*** DATA FOR THE TASK Section Begins ***

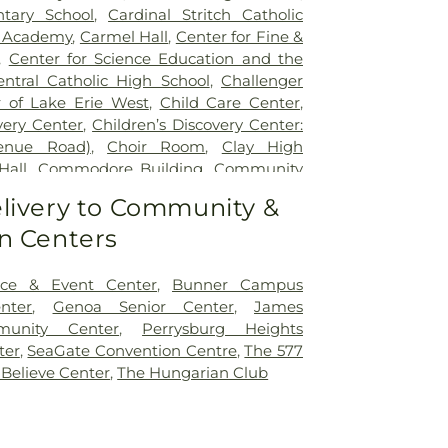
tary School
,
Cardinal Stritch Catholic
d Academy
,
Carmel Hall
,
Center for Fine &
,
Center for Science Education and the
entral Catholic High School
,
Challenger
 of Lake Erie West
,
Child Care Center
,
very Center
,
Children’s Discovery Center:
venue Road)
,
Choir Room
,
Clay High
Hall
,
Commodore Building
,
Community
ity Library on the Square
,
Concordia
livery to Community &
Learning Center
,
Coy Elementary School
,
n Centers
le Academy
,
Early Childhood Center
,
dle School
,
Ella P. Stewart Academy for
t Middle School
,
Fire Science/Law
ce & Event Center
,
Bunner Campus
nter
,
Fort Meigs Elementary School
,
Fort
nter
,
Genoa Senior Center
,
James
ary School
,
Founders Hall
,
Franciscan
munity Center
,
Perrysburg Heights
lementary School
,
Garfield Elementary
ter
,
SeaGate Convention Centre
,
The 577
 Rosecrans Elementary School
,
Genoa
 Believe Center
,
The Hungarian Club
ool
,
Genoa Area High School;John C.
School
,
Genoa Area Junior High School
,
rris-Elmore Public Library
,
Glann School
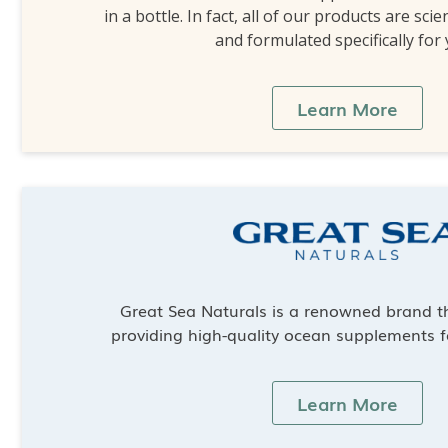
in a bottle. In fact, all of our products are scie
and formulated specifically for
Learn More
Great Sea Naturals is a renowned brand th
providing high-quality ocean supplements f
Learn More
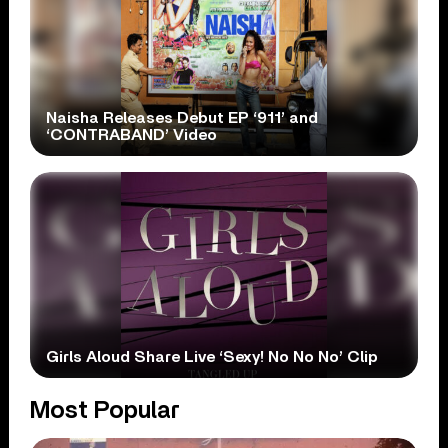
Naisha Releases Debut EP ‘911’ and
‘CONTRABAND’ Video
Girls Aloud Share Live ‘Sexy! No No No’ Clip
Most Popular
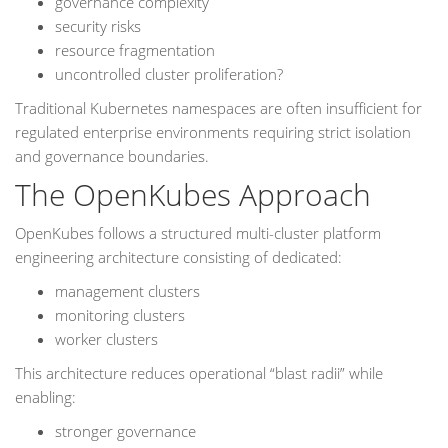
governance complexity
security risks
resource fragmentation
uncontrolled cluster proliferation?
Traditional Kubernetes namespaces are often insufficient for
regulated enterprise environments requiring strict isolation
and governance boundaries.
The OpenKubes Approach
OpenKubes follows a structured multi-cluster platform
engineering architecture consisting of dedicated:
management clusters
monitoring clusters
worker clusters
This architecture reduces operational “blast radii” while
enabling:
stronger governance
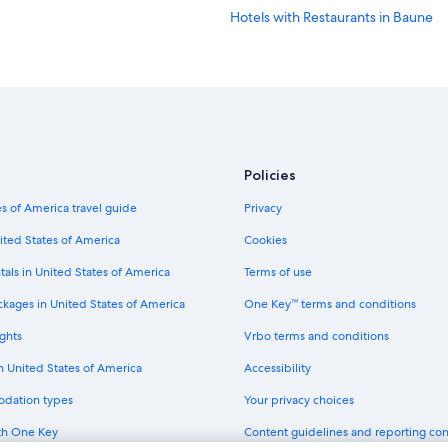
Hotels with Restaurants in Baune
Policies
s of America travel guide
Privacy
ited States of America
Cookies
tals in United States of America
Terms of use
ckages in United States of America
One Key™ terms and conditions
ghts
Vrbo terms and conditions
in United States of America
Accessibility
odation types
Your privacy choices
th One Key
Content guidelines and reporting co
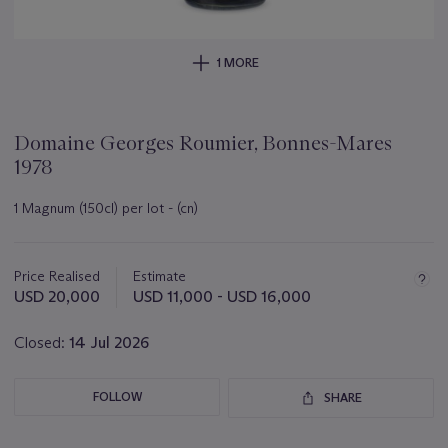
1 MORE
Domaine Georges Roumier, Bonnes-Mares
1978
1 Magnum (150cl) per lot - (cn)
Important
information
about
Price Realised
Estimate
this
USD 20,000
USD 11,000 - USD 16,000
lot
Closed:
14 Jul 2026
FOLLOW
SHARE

*** DATA FOR THE TASK Section Ends ***

TASK TO COMPLETE
Restate the entries word for word, though any image they contain should not appear.

EXERCISE OUTPUT
tary School
,
Cardinal Stritch Catholic
d Academy
,
Carmel Hall
,
Center for Fine &
,
Center for Science Education and the
entral Catholic High School
,
Challenger
 of Lake Erie West
,
Child Care Center
,
very Center
,
Children’s Discovery Center:
venue Road)
,
Choir Room
,
Clay High
Hall
,
Commodore Building
,
Community
ity Library on the Square
,
Concordia
livery to Community &
Learning Center
,
Coy Elementary School
,
n Centers
le Academy
,
Early Childhood Center
,
dle School
,
Ella P. Stewart Academy for
t Middle School
,
Fire Science/Law
ce & Event Center
,
Bunner Campus
nter
,
Fort Meigs Elementary School
,
Fort
nter
,
Genoa Senior Center
,
James
ary School
,
Founders Hall
,
Franciscan
munity Center
,
Perrysburg Heights
lementary School
,
Garfield Elementary
ter
,
SeaGate Convention Centre
,
The 577
 Rosecrans Elementary School
,
Genoa
 Believe Center
,
The Hungarian Club
ool
,
Genoa Area High School;John C.
School
,
Genoa Area Junior High School
,
rris-Elmore Public Library
,
Glann School
in a bottle. In fact, all of our products are scie
and formulated specifically for
Learn More
Great Sea Naturals is a renowned brand th
providing high-quality ocean supplements f
Learn More
Naisha Releases Debut EP ‘911’ and
‘CONTRABAND’ Video
Girls Aloud Share Live ‘Sexy! No No No’ Clip
Most Popular
governance complexity
security risks
resource fragmentation
uncontrolled cluster proliferation?
Traditional Kubernetes namespaces are often insufficient for
regulated enterprise environments requiring strict isolation
and governance boundaries.
The OpenKubes Approach
OpenKubes follows a structured multi-cluster platform
engineering architecture consisting of dedicated:
management clusters
monitoring clusters
worker clusters
This architecture reduces operational “blast radii” while
enabling:
stronger governance
Hotels with Restaurants in Baune
Policies
s of America travel guide
Privacy
ited States of America
Cookies
tals in United States of America
Terms of use
ckages in United States of America
One Key™ terms and conditions
ghts
Vrbo terms and conditions
in United States of America
Accessibility
odation types
Your privacy choices
th One Key
Content guidelines and reporting co
1 MORE
Domaine Georges Roumier, Bonnes-Mares
1978
1 Magnum (150cl) per lot - (cn)
Important
information
about
Price Realised
Estimate
this
USD 20,000
USD 11,000 - USD 16,000
lot
Closed:
14 Jul 2026
FOLLOW
SHARE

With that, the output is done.